J. WILLIAM BRAMMER, JR., Judge
CONCURRING:
/s/ Joseph W. Howard
JOSEPH W. HOWARD, Chief Judge
E C K E R S T R O M, Presiding Judge, dissenting.
¶19 I fully agree with my colleagues’ conclusion that Estrella has forfeited his
argument that the placement of a GPS tracking device on the vehicle he drove from
Sierra Vista to Tucson constituted a trespass and therefore a search under the analysis the
United States Supreme Court adopted in Jones. And, because Estrella made no such
argument to the trial court, he presented no evidence that he had any interest in the
vehicle that would have provided him standing to complain about a trespass upon it.
12
¶20 I write separately, however, because I would conclude that the remote,
electronic, non-consensual tracking of a person’s movements with a GPS monitor
intrudes upon a person’s reasonable expectation of privacy. For this reason, the state’s
electronic tracking of Estrella must be characterized as a search, triggering the traditional
protections of the Fourth Amendment.
¶21 Neither the United States Supreme Court nor any Arizona appellate court
has squarely addressed whether the state’s use of a GPS monitor to remotely track a
person constitutes a search in the absence of a trespass. See Jones, ___ U.S. at ___, 132
S. Ct. at 953-54 (majority declining to address whether electronic tracking without
accompanying trespass would constitute search); Knotts, 460 U.S. at 285 (concluding that
use of radio beeper, not itself capable of remote tracking but attached to assist visual
tracking, not search). However, as my colleagues correctly acknowledge, the Court has
adopted, and repeatedly applied, an analytical framework for determining whether a
particular investigative act constitutes a search cognizable under Fourth Amendment
standards. Such a search occurs “when the government violates a subjective expectation
of privacy that society recognizes as reasonable.” Kyllo, 533 U.S. at 33; see also Katz,
389 U.S. at 361 (Harlan, J., concurring).

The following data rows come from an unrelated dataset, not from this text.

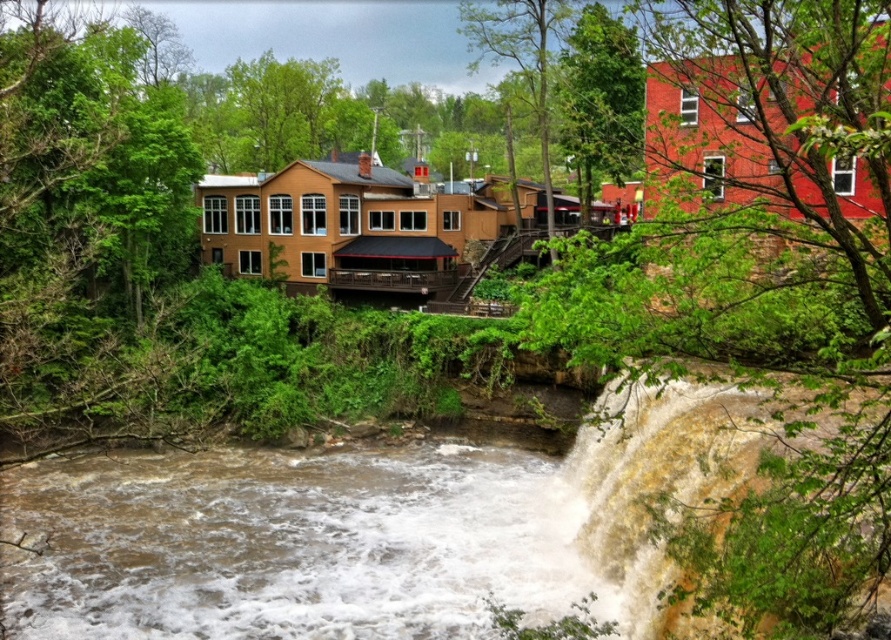 Question: Among these points, which one is nearest to the camera?

Choices:
 (A) (846, 225)
 (B) (48, 547)

Answer: (A)

Question: Is green leafy tree at upper right positioned behind brown muddy water at lower center?

Choices:
 (A) yes
 (B) no

Answer: (B)

Question: Can you confirm if green leafy tree at upper right is positioned to the left of brown muddy water at lower center?

Choices:
 (A) yes
 (B) no

Answer: (B)

Question: Can you confirm if green leafy tree at upper right is bigger than brown muddy water at lower center?

Choices:
 (A) no
 (B) yes

Answer: (B)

¶22 Citing Knotts, the majority ultimately concludes that Estrella had no
reasonable expectation of privacy in his movements on Arizona’s roads and highways
because those movements occurred in public view. See Knotts, 460 U.S. at 285
(reasoning that use of beeper to assist visual surveillance not search because no
13
information revealed that was not visible to naked eye). Indeed, as the Supreme Court
has made clear in Katz, whether an expectation of privacy is reasonable turns in part upon
“whether that expectation relates to information that has been ‘expose[d] to the public.’”
United States v. Maynard, 615 F.3d 544, 558 (D.C. Cir. 2010), quoting Katz, 389 U.S. at
351 (alteration in Maynard).
¶23 However, that some of our actions may occur in hypothetical public view
does not always resolve the question of whether those actions are “exposed to the public”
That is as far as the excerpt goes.